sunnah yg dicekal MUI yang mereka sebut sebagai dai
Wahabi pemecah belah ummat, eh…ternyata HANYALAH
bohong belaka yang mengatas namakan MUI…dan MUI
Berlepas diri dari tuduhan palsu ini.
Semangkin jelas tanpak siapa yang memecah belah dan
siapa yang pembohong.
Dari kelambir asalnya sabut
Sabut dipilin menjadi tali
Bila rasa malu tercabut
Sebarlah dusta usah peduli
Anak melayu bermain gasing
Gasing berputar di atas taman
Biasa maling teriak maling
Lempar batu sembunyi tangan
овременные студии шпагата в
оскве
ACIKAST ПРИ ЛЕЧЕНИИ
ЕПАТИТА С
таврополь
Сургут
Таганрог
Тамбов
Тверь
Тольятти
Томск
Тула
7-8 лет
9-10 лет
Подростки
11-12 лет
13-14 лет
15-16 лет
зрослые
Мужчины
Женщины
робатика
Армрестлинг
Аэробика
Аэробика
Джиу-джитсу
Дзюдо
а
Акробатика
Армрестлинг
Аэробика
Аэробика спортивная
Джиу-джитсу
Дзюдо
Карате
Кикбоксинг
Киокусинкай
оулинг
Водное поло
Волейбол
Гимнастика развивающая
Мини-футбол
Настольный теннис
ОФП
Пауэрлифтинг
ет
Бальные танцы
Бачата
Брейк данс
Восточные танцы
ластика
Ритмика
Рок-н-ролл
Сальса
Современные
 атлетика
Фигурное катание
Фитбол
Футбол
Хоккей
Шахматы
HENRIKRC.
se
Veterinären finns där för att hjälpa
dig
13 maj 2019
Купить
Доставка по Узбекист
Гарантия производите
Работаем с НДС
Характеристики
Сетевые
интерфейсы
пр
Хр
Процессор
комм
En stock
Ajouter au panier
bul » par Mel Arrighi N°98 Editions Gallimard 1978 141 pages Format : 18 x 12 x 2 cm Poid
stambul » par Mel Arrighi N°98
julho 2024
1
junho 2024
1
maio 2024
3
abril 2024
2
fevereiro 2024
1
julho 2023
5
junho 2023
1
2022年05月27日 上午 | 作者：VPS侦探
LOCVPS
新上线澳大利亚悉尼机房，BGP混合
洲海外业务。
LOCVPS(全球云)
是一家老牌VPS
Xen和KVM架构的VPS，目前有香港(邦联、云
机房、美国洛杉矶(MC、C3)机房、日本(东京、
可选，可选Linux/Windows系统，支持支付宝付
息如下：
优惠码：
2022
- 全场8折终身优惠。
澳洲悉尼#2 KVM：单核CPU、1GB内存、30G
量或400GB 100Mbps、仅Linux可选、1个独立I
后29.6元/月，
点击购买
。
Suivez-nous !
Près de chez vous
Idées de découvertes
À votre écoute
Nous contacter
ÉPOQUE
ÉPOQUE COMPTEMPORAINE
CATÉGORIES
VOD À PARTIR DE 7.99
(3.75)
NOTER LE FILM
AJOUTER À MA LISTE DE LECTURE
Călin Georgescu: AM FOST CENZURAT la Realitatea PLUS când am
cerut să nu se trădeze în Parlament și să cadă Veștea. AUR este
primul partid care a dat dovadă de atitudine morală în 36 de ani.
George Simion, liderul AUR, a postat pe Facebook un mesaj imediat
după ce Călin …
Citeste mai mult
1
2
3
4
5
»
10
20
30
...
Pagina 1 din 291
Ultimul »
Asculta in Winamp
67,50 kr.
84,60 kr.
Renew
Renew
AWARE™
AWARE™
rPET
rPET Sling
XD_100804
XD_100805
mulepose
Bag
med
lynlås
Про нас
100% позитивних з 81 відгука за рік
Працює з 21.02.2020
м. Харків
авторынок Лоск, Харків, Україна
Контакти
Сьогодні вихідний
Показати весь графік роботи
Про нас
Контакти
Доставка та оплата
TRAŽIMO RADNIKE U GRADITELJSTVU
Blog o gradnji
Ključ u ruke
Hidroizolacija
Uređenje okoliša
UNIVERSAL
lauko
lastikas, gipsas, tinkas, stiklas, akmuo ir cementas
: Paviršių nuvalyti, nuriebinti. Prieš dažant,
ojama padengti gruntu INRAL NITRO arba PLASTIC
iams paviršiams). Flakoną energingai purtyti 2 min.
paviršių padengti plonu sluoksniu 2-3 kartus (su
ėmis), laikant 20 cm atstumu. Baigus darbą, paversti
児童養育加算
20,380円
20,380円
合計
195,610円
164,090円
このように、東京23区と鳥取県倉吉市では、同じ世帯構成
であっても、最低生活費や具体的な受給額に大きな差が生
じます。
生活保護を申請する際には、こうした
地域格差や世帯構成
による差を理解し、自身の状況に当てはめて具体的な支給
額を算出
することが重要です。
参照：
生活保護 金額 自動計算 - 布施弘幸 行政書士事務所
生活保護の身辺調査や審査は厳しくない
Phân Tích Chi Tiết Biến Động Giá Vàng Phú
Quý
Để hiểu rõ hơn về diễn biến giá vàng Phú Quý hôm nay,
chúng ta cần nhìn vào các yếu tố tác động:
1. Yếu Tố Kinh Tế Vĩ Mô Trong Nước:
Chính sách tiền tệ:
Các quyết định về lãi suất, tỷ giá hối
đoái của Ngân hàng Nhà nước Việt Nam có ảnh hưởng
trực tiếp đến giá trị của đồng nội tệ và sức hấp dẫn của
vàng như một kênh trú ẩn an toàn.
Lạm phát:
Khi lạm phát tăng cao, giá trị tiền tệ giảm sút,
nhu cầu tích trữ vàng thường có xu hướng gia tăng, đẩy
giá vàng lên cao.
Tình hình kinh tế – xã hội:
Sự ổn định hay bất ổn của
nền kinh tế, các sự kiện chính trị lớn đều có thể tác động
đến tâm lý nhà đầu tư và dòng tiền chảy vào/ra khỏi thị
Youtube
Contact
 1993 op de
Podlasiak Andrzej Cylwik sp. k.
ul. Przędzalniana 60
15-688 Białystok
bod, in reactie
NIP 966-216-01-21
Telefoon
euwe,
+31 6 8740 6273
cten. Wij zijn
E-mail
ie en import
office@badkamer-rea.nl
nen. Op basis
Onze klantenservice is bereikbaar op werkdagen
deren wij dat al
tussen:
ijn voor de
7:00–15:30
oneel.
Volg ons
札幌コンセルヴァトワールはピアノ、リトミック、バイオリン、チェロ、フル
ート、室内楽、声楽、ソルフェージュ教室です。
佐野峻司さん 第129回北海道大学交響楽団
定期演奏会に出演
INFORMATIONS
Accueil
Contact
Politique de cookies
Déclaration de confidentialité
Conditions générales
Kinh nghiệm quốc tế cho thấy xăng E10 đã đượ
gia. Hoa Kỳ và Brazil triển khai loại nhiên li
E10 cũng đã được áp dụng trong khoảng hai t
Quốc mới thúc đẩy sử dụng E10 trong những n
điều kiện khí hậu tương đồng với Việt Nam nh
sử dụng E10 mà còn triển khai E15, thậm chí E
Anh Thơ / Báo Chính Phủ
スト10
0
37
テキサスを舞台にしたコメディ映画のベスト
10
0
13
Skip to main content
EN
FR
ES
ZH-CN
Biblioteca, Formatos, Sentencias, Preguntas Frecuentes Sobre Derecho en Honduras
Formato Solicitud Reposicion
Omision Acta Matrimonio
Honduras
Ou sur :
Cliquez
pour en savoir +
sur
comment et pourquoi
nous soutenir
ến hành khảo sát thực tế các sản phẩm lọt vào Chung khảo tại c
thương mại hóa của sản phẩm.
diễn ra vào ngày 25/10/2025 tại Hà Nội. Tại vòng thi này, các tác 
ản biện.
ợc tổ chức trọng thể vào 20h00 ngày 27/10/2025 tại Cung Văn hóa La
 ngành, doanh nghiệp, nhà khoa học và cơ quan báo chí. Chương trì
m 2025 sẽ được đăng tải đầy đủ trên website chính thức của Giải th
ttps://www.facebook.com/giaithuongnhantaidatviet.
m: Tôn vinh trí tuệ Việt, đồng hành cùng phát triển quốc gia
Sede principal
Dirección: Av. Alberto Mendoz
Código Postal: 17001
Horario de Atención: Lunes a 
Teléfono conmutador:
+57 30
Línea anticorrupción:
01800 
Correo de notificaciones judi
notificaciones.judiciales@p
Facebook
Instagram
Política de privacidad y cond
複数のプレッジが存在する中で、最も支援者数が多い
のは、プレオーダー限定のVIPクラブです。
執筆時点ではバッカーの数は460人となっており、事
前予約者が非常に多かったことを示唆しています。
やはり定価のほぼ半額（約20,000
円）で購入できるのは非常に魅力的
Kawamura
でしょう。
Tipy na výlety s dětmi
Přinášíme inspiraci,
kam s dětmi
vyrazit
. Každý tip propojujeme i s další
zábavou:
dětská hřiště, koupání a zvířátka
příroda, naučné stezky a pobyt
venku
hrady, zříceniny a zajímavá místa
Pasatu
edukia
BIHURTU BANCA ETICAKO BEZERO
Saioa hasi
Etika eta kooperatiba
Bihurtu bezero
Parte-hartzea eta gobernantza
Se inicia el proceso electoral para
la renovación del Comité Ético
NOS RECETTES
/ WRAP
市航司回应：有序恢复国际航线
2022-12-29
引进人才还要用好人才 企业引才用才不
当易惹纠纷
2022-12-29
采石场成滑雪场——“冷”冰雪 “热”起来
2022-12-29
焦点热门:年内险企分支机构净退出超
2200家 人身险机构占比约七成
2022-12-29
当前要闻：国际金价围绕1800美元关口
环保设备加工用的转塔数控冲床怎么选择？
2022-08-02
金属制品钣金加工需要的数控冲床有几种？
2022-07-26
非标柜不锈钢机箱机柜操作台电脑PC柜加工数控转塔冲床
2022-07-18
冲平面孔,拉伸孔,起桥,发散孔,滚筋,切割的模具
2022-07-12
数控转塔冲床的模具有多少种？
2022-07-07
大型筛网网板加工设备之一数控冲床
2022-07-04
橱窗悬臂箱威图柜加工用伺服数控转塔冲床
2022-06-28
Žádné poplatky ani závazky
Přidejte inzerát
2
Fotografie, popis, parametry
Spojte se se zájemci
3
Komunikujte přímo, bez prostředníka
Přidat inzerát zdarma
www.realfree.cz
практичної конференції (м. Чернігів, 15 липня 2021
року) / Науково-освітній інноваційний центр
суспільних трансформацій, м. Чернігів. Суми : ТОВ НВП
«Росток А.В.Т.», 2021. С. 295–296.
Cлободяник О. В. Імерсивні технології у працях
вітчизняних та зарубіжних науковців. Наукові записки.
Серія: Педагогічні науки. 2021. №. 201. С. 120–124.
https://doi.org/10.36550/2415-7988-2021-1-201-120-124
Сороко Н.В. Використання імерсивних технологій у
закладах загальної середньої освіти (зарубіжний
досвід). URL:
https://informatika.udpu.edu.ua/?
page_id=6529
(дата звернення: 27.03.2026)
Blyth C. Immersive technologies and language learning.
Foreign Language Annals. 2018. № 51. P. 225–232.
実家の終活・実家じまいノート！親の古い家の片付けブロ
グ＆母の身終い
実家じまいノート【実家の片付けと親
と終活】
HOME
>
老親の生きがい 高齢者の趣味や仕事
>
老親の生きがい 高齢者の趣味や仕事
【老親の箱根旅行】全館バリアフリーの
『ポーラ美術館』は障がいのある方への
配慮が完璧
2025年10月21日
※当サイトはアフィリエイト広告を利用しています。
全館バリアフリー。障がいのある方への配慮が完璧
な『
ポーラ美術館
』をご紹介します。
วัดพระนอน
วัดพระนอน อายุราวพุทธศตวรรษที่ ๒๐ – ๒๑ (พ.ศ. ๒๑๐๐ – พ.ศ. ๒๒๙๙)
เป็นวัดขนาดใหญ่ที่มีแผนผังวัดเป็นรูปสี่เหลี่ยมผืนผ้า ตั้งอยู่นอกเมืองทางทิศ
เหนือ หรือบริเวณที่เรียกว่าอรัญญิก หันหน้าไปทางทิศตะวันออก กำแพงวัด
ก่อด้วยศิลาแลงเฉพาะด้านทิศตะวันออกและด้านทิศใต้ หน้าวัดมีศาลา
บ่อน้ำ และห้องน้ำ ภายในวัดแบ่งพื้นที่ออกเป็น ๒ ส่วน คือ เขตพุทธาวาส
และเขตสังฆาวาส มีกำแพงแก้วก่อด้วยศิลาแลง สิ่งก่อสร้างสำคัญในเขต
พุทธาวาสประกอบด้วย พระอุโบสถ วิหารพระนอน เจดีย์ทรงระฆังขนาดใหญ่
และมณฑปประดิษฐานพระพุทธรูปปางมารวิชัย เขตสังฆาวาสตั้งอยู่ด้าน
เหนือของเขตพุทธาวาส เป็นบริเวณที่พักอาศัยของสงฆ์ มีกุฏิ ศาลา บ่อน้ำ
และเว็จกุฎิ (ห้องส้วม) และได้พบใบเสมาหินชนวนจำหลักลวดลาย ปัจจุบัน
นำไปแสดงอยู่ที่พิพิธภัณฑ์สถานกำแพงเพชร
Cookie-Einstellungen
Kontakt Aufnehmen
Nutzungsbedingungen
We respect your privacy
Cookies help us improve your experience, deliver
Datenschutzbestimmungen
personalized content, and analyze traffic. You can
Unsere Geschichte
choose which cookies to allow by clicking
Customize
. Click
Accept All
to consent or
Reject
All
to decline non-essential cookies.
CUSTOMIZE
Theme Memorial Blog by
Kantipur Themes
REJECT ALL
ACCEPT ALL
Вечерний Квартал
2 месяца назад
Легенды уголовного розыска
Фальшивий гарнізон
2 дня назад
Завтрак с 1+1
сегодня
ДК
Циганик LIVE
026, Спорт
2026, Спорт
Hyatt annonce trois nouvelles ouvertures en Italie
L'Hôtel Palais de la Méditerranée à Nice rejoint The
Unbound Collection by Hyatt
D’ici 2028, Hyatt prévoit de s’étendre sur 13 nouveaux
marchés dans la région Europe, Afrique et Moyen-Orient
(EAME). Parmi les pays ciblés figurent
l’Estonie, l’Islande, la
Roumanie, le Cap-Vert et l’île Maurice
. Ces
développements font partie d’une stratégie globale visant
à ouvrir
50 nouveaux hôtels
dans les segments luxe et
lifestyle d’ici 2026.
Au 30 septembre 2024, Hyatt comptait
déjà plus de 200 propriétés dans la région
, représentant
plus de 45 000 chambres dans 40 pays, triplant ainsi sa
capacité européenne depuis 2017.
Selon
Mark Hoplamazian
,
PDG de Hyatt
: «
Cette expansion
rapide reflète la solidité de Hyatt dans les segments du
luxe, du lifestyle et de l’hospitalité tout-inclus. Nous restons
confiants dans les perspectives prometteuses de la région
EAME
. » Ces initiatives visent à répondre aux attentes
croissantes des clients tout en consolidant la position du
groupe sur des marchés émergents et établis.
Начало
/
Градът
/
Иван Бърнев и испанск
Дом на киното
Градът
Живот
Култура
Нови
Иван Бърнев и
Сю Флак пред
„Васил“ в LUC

-.-.-

Each line above with the string "pays" in it should be located and copied.

(EAME). Parmi les pays ciblés figurent
plus de 45 000 chambres dans 40 pays, triplant ainsi sa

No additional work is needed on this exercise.